Dans cette belle maison de maître, située au coeur du petit village du Hausse,
en Haute-Garonne, gisent aussi deux autres corps,
ceux de la soeur aînée de Fabienne et de son mari.
Pendant 15 ans, Henri-Jean Jacomet est soupçonné
et même jugé pour ce triple meurtre, avant d'être enfin innocenté.
Il le doit à un jeune expert en morphoanalyse,
une toute nouvelle spécialité à l'époque, qui consiste à analyser les traces de sang.
Tuerie du hausse, quand la science innocente le coupable idéal,
un récit de Margot Steeve.
Quand je suis rentré dans la maison,
moi, j'ai eu une crainte.
C'était bizarre, pourquoi elle était là ? Pourquoi seule ?
Pourquoi la lumière n'était pas allumée en pleine nuit à 7h30 du matin ?
Dans un premier temps, je me suis dit, il faut la sauver.
Il n'y avait que ça qui peut le dire.
C'est le petit matin, ce 13 juillet 1988 à Huosse,
un petit village de 400 habitants, entre Pau et Toulouse, au biais des Pyrénées.
Il est cinq heures passées quand Henri-Jean Jacomet rentre du travail.
Chez lui, pas de traces de son épouse, Fabienne.
Il se rend donc chez ses beaux-parents, à quelques mètres du domicile conjugal.
Maître Catherine Mounielou est son avocate depuis 35 ans.
En fait, Henri-Jean, c'est quelqu'un qui travaille à la cellulose,
qui est aujourd'hui une société qui s'appelle Fibre Excellence,
et qui a un travail de nuit.
Et au petit matin, quand il rentre chez lui,
il ne voit pas son épouse, évidemment.
Donc là, il part immédiatement chez les beaux-parents.
Il rentre dans la maison, il voit une petite lumière au milieu de la cuisine.

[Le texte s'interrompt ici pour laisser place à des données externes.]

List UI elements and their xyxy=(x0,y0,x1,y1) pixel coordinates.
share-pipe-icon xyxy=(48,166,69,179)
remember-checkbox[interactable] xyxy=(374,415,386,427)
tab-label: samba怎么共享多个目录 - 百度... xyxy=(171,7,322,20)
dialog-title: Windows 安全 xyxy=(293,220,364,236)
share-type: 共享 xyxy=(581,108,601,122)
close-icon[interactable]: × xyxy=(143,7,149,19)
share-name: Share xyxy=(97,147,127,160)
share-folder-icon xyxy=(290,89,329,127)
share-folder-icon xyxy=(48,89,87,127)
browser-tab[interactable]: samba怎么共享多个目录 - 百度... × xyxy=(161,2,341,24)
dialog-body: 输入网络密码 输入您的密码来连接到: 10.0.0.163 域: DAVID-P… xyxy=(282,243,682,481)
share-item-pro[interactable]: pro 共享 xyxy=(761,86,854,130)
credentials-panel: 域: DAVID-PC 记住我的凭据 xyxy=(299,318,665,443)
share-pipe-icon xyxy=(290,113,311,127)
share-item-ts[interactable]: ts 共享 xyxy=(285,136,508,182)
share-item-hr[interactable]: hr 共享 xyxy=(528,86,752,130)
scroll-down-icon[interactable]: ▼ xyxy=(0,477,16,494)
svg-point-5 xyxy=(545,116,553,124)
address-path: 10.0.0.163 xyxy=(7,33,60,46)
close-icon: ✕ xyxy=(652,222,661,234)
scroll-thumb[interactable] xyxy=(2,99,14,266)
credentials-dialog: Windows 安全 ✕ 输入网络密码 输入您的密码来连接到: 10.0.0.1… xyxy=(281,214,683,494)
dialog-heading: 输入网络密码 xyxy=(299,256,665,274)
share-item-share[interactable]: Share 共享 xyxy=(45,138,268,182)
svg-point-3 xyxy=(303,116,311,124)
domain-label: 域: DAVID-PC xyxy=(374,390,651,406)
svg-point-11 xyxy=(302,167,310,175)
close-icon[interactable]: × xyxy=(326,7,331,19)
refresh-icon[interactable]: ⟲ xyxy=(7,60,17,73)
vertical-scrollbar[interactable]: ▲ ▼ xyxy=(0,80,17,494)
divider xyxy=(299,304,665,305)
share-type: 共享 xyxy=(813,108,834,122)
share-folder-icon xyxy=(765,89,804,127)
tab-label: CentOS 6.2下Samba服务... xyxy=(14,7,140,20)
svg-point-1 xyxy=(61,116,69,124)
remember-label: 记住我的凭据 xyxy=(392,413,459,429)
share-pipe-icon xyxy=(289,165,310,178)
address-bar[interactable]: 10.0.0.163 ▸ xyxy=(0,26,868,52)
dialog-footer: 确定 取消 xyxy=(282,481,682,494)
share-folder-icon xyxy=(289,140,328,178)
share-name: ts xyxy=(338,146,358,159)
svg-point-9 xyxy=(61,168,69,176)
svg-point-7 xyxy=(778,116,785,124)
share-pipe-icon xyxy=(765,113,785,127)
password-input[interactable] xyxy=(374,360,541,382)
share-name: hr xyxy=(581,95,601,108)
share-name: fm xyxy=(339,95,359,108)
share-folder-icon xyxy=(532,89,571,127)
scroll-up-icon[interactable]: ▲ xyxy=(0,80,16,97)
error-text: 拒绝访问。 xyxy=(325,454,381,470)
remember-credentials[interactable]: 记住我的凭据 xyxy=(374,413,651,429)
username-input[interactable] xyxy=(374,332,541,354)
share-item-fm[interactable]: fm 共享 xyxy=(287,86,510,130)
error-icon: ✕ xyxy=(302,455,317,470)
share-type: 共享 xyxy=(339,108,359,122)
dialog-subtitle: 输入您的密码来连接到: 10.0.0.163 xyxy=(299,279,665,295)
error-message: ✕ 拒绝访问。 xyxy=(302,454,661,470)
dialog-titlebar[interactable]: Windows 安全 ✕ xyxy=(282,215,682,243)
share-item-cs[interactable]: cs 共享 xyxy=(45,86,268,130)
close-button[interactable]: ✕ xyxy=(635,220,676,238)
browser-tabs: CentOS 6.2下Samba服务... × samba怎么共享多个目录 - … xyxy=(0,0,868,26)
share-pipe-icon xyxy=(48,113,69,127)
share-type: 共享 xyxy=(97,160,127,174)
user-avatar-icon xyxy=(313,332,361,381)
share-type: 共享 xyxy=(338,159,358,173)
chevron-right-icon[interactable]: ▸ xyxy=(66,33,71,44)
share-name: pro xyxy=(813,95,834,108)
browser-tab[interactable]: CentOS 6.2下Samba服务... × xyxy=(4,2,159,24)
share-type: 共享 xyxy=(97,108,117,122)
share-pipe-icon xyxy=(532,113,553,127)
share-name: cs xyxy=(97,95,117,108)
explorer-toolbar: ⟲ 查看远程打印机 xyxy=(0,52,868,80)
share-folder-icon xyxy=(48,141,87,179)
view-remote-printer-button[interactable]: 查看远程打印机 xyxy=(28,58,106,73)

Et là, en se penchant, il voit effectivement une forme, il voit un corps.
Et il va rentrer, il va découvrir sa femme,
qu'il va amener dehors, pour laquelle il ne comprend absolument pas ce qui se passe.
Et les autres corps ne seront découverts qu'après,
parce qu'en réalité, lui, il ne s'occupe que de son épouse.

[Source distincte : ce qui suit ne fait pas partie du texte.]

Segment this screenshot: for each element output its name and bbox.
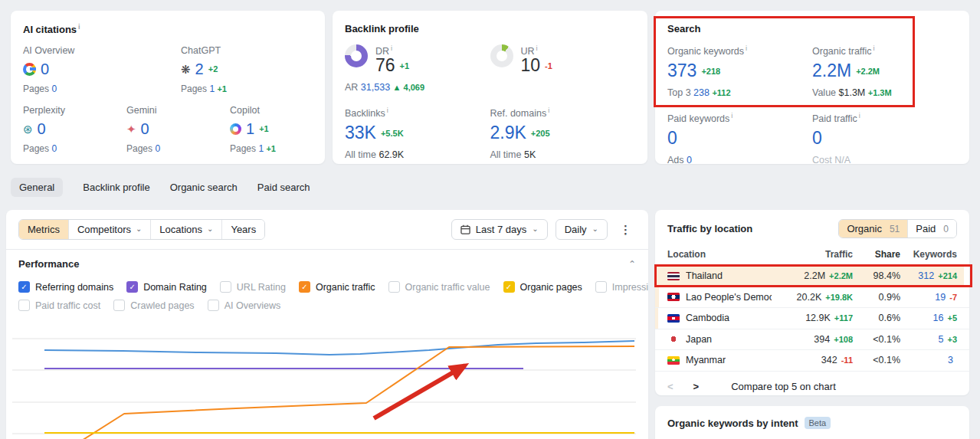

Il appelle le voisin, il est complètement affolé.
C'est un carnage, je veux dire.
Donc, en réalité, quand vous rentrez dans la maison, il y a un hall avec un escalier.
Et il y a à droite un salon et à gauche une cuisine.
Et en fait, à gauche, il y a Fabienne qui était là, avec la gorge tranchée.
Et à droite, il y a sa soeur dans la salle à manger,
qui elle, est celle qui a reçu le plus de coups.
Et beaucoup plus loin, c'est-à-dire que dans le prolongement,
ce sont des vieilles maisons communs, les pièces se succèdent.
Et en fait, plus loin, c'est-à-dire qu'on traverse la cuisine,
on traverse le cellier et tout ça, et là, on tombe sur le cellier, en fait.
Et on traverse aussi d'autres petites pièces.
Et là, on tombe sur le corps de Fernando, qui lui, s'est suicidé là.
Très vite, les gendarmes locaux arrivent sur place et découvrent la scène de crime.
Les trois corps, les trois femmes, les trois hommes,
sont tous en train de se faire tuer.
Les trois corps, mais aussi quatre armes,
un fusil sous le poignet de Fernando Rodríguez dans le cellier,
un autre brisé en deux dans le salon, un peu plus loin, un sabre,
et dans le hall d'entrée, une hache ensanglantée.
Pour les premiers enquêteurs, le scénario paraît évident.
Fernando a tué les deux soeurs avant de se suicider d'une balle dans la tête.
La première théorie, je veux dire, que ce soit des gendarmes ou du procureur qui est là,
c'est que c'est un double meurtre suivi d'un suicide.
Et donc, à ce moment-là, je veux dire, ça sera très rapidement classé comme cela,
puisque, effectivement, on a deux victimes et on a le troisième qui a eu un coup de fusil.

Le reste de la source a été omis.